__Source data__
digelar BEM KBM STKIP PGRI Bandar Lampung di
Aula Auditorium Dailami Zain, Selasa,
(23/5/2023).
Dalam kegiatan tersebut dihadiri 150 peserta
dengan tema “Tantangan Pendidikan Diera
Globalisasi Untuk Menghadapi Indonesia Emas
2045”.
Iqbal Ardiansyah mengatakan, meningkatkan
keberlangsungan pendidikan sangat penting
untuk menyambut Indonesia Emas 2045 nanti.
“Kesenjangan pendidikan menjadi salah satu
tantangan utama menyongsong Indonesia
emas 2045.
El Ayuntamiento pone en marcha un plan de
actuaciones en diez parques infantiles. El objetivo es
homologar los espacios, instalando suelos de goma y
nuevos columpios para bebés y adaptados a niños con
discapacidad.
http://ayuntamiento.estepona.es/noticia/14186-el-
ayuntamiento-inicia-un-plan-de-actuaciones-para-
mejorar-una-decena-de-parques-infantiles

* * *

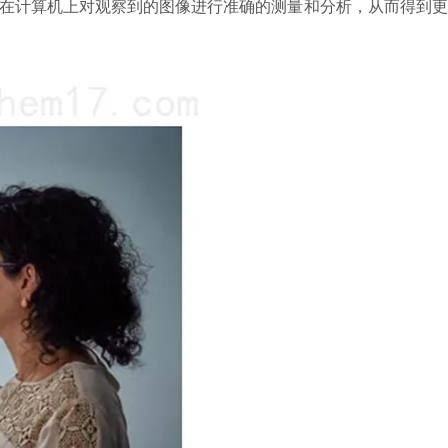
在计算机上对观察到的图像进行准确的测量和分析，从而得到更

__Exercise directions__
Across the listing, count every line with "plan" in it and give the number only.

__Your response__
2